Il s’établit dès-lors une correspondance entre ces deux jeunes savans, dans laquelle M. Geoffroy ne tarda pas à pénétrer toute la portée du génie de M. Cuvier. « Venez à Paris, » lui écrivait-il bientôt après leurs premières communications, « jouer parmi nous le rôle d’un autre Linné, d’un autre législateur de l’histoire naturelle.[5] »

C’est encore de la même retraite de Normandie que M. Cuvier adressait à ses amis du Wurtemberg et à la Société d’histoire naturelle qu’ils avaient formée à Stuttgart, les plus savantes dissertations sur différens points de la science de la nature. On verra par l’extrait ci-après de deux lettres[6] à son ami Hartmann, quelles étaient, jusqu’à un certain point, les connaissances de M. Cuvier en histoire naturelle, à l’âge de vingt ou de vingt-un ans ; on y remarquera combien son génie supportait impatiemment le joug des erreurs dont la science fourmillait alors. Sans doute que la lecture de Buffon avait aussi contribué à lui donner cette indépendance de l’autorité de Linné, qui l’a porté de bonne heure à rechercher les principes de la méthode naturelle. J’ai trouvé, avec un vif intérêt, les traces évidentes des plus fondamentaux peut-être de ces principes, dans la seconde lettre.

La première est datée de Caen, le 18 Novembre 1790.


Mon très-cher Hartmann,

. . . . . . . . . . . . . . . . . . . . . . . . . . . . . . . .

« Vous lirez dans ma dernière lettre à Pfaff le catalogue des coquilles terrestres et fluviatiles que j’ai pu observer ici. Je ne dis rien des coquilles marines, parce que celles-ci vous intéressent moins. J’en connais à présent quatre cent vingt espèces, que j’ai dessinées et décrites, Je les ai trouvées dans une collection de cette ville. Je me suis bien appliqué surtout à étudier la charnière des bivalves. J’ai de plus trouvé et décrit dans cette même collection cent dix espèces de poissons ; onze de quadrupèdes ovipares, parmi lesquels plusieurs sont fort rares ; onze d’étoiles de mer ; quatorze d’oursins ; dix-huit de coraux ; environ trente espèces de papillons étrangers. Je ne me suis pas encore occupé des oiseaux. Vous jugerez facilement par cet apercu que mes connaissances en histoire naturelle ont augmenté raisonnablement cette année ; mais c’est assez vous parler de moi ; venons-en à votre lettre si pleine d’intérêt, 1.° Ce que vous me dites de l’ouvrage de Gmelin ne m’étonne pas, et me persuade de plus en plus combien il serait nécessaire de refaire entièrement l’entomologie.

« Depuis la mort de Linné, l’histoire naturelle n’a plus de législateur.

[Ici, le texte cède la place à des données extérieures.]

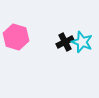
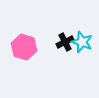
pink hexagon: moved 8 px right, 10 px down
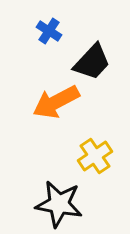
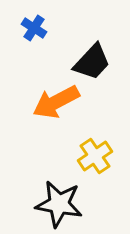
blue cross: moved 15 px left, 3 px up
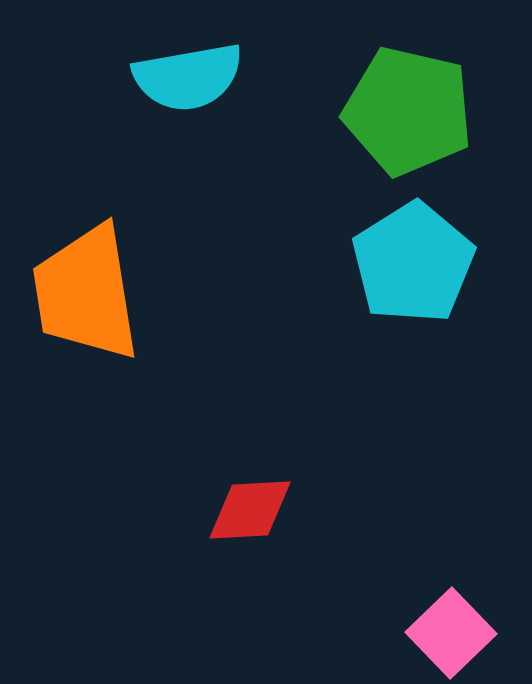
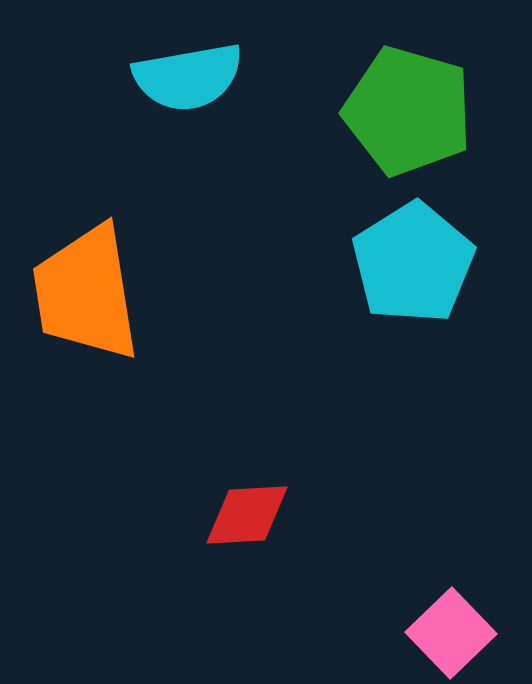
green pentagon: rotated 3 degrees clockwise
red diamond: moved 3 px left, 5 px down
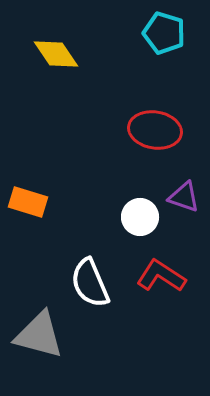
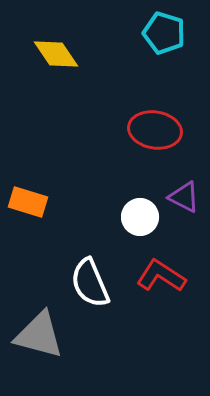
purple triangle: rotated 8 degrees clockwise
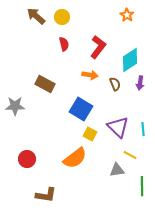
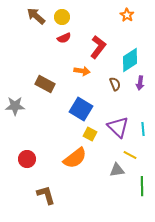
red semicircle: moved 6 px up; rotated 80 degrees clockwise
orange arrow: moved 8 px left, 4 px up
brown L-shape: rotated 115 degrees counterclockwise
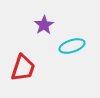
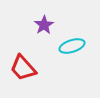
red trapezoid: rotated 120 degrees clockwise
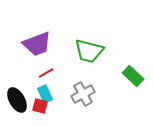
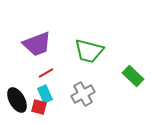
red square: moved 1 px left, 1 px down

Chacun suit son caprice, et si cette anarchie dure encore long-temps, la science deviendra bientôt un labyrinthe, dont on ne pourra sortir. D’ailleurs Linné lui-même a commis beaucoup de fautes en synonymie. Vous en trouverez des preuves frappantes dans mon travail sur les écrevisses, que j’espère adresser bientôt à notre Société, et dans lequel j’en ai décrit et dessiné trente-deux espèces.[7]

« J’ai eu l’occasion d’éclaircir assez bien leur synonymie au moyen des livres que m’a fourni la bibliothèque de cette ville. Vous ne vous imagineriez pas quelles fautes plaisantes Linné a commises à cet égard. Tantôt il cite la figure d’une même espèce dans trois ou quatre des siennes ; plus souvent encore il cite trois ou quatre figures différentes au sujet d’une de ses espèces.

Fabricius a encore augmenté cette confusion et n’a pas bien connu lui-même les noms de Linné. Son cancer floridus, par exemple, est le cancer maculatus de Linné ; son cancer pagurus est tout différent de celui de Linné, etc. Je crois avoir assez bien reconnu toutes ces erreurs. Mes synonymes sont tirés de Rondelet (Hist. pisc.) ; Gesner, de Aquat. et ejusd. Nomencl. eq. ; Jonston, Naturgesch. Margraff, Hist. natur. Brasil. ; Swammerdam, Bibl. nat. (Mémoires de l’Académie des sciences de Paris) ; G. Blasii Anatome animalium. Je n’ai pu encore me procurer les autres auteurs.

2.°… Je me suis aussi occupé en automne de la classification générale des insectes. Je crois réellement que les organes de la bouche fournissent les caractères les plus précis. Voici les classes dans lesquelles je les divise, elles se rapportent, en grande partie, à celles de Fabricius ; mais elles sont certainement plus naturelles.

Classe I. (Coleaptera L.)

Maxillæ superieres ; max. inferiores liberæ gerunt palpum 1 aut 2 articulatos. Labium inferius gerit palpos 2 articulatos. Metam. nympha completa.

« Classe II. (Ulonata F.)

« Maxillæ superiores ; max. inferiores liberæ gerunt palpum 1 simplicem et 1 articulatum ; labium inferius gerit palpos 2 articulatos. Metam. semi-nympha. Je ne sais pourquoi Fabricius nomme ici galea ce qu’il appelle palpe dans les libellules.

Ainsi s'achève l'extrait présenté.